[Start of Attachment]

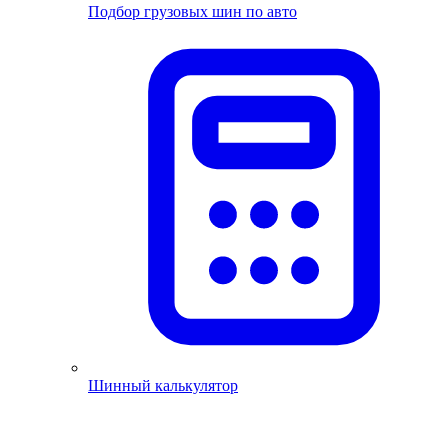
Подбор грузовых шин по авто
Шинный калькулятор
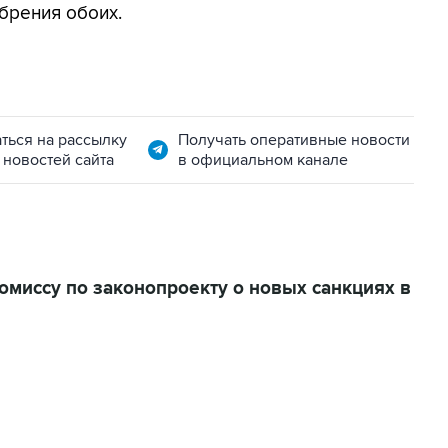
брения обоих.
ться на рассылку
Получать оперативные новости
 новостей сайта
в официальном канале
миссу по законопроекту о новых санкциях в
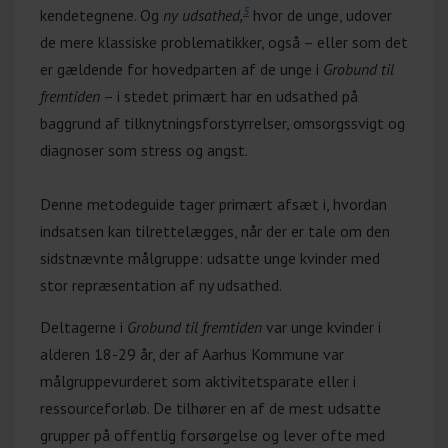
5
kendetegnene. Og
ny udsathed,
hvor de unge, udover
de mere klassiske problematikker, også – eller som det
er gældende for hovedparten af de unge i
Grobund til
fremtiden
– i stedet primært har en udsathed på
baggrund af tilknytningsforstyrrelser, omsorgssvigt og
diagnoser som stress og angst.
Denne metodeguide tager primært afsæt i, hvordan
indsatsen kan tilrettelægges, når der er tale om den
sidstnævnte målgruppe: udsatte unge kvinder med
stor repræsentation af ny udsathed.
Deltagerne i
Grobund til fremtiden
var unge kvinder i
alderen 18-29 år, der af Aarhus Kommune var
målgruppevurderet som aktivitetsparate eller i
ressourceforløb. De tilhører en af de mest udsatte
grupper på offentlig forsørgelse og lever ofte med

[End of Attachment]

- WHAT YOU WILL DO:
Copy each line of the data that contains the word "primært", leaving the other lines out.

- WRITTEN ANSWER:
– i stedet primært har en udsathed på
Denne metodeguide tager primært afsæt i, hvordan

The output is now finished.